La casa dentro la roccia
La prima cosa che si comprende è quanto sapientemente gli abitanti di Thera abbiano sfruttato ciò che il vulcano offriva loro. La tipica casa scavata nella roccia, incisa nel morbido tufo vulcanico, non è un retaggio di povertà ma una soluzione di saggezza architettonica: fresca d’estate, calda d’inverno, resistente ai terremoti che tormentano l’isola da migliaia di anni. Camminando tra i mobili, gli utensili e i tessuti di un’altra epoca, si percepisce come una famiglia organizzasse l’intera vita sotto un unico soffitto a volta.
La cantina e la memoria del vino
Pochi passi più avanti, l’aria si fa densa dell’odore di legno essiccato e vino antico. La cantina scavata nella roccia — la tradizionale canava di Santorini — conserva il torchio, le botti, l’argano e gli strumenti con cui generazioni di viticoltori trasformavano l’uva della terra arida in vino. Un’iscrizione a parete ricorda che questi ambienti — casa, cantina e grotta — furono costruiti nel 1861, l’anno in cui il grande terremoto cambiò per sempre il volto dell’isola. Vi fermate lì e capite che il vino di Santorini non è semplicemente un prodotto: è sopravvivenza trasformata in sapore.
La grotta che ricorda il vulcano
Proseguendo più in profondità, si giunge alla grotta, dove la roccia rivela la propria biografia. Gli strati alternati di depositi vulcanici — cenere, pomice, scoria — scrivono in modo naturale la cronologia delle eruzioni che hanno plasmato la Caldera.
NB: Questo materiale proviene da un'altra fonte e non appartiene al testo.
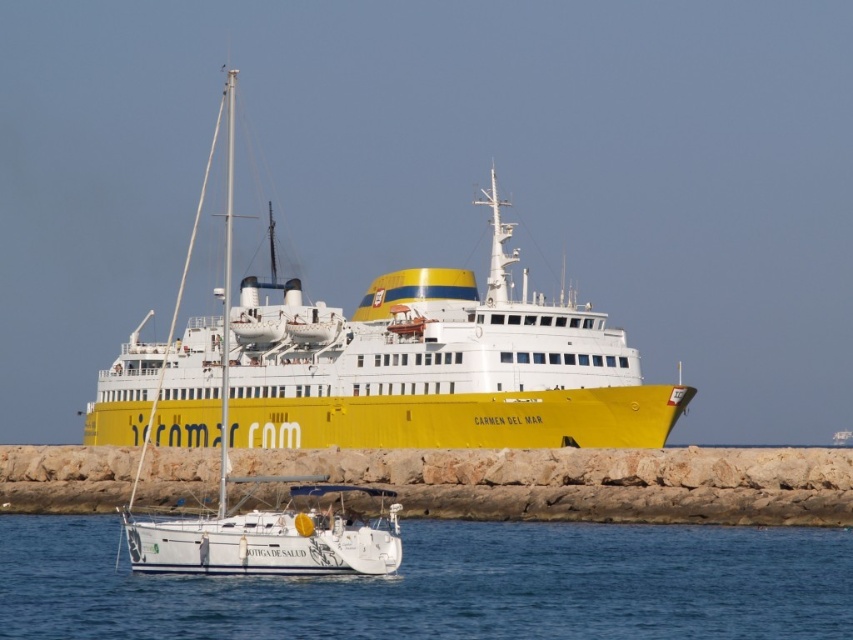 Question: Is yellow matte ship at center further to camera compared to transparent blue water at lower center?

Choices:
 (A) no
 (B) yes

Answer: (B)

Question: Which object is farther from the camera taking this photo?

Choices:
 (A) transparent blue water at lower center
 (B) yellow matte ship at center

Answer: (B)

Question: Can you confirm if yellow matte ship at center is thinner than transparent blue water at lower center?

Choices:
 (A) no
 (B) yes

Answer: (A)

Question: Which object appears closest to the camera in this image?

Choices:
 (A) yellow matte ship at center
 (B) transparent blue water at lower center

Answer: (B)

Question: Considering the relative positions of yellow matte ship at center and transparent blue water at lower center in the image provided, where is yellow matte ship at center located with respect to transparent blue water at lower center?

Choices:
 (A) below
 (B) above

Answer: (B) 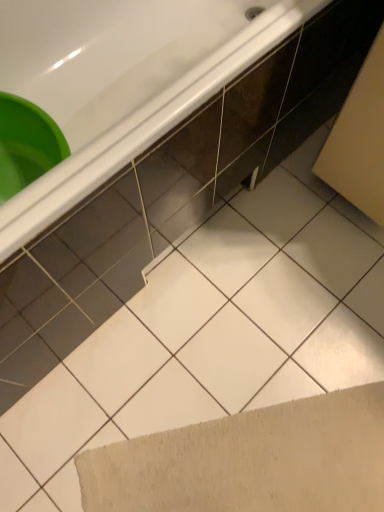 Where is `white glossy bathtub at upper left`? The image size is (384, 512). white glossy bathtub at upper left is located at coordinates (122, 82).

What do you see at coordinates (122, 82) in the screenshot? The height and width of the screenshot is (512, 384). I see `white glossy bathtub at upper left` at bounding box center [122, 82].

In order to face white glossy bathtub at upper left, should I rotate leftwards or rightwards?

A 7.637 degree turn to the left will do.

Where is `white glossy bathtub at upper left`? white glossy bathtub at upper left is located at coordinates (122, 82).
È un momento quasi di rivelazione geologica: con lo sguardo si sfiorano centinaia di migliaia di anni di attività vulcanica, la stessa forza che ha regalato all’isola le sue scogliere verticali e i suoi tramonti unici al mondo.
Botteghe, pinacoteca e archivio di una memoria viva
Il percorso prosegue tra ricostruzioni di antiche botteghe — falegnameria, bottega del bottaio, calzoleria, cantiere navale — dove ogni attrezzo testimonia un mestiere che sosteneva la vita quotidiana dell’isola prima del turismo, quando Santorini viveva del mare, della vigna e delle mani dei suoi artigiani. Più avanti, una pinacoteca ospita opere di pittori ispirati dalla luce e dai colori incomparabili dell’isola, mentre un archivio storico con litografie, manoscritti e libri antichi compone la storia visiva e scritta di Santorini attraverso i secoli. I cortili, infine, vi riportano alla luce — uno spazio di sosta dove la pietra incontra di nuovo il cielo.
Uscendo, la luce della caldera vi appare diversa. Ora sapete cosa si nasconde sotto le case candide che tutti fotografano: generazioni di persone che hanno scavato, resistito e creato bellezza dentro la stessa lava che un tempo minacciò di annientarle.
Santorini non fu costruita sopra la roccia: fu costruita dentro di essa.Espressione tradizionale di Thera
Informazioni utili
- Preferite le ore mattutine per la visita, quando gli ambienti scavati nella roccia sono più freschi e meno affollati.
- Gli spazi hanno soffitti bassi e pavimenti irregolari: indossate scarpe comode.
- Data la natura degli ambienti scavati nella roccia, la temperatura interna è sensibilmente più bassa rispetto all’esterno — un leggero maglione può essere utile anche d’estate.
- Abbinate la visita a una passeggiata nei vicini villaggi tradizionali di Santorini per un quadro più completo dell’architettura locale.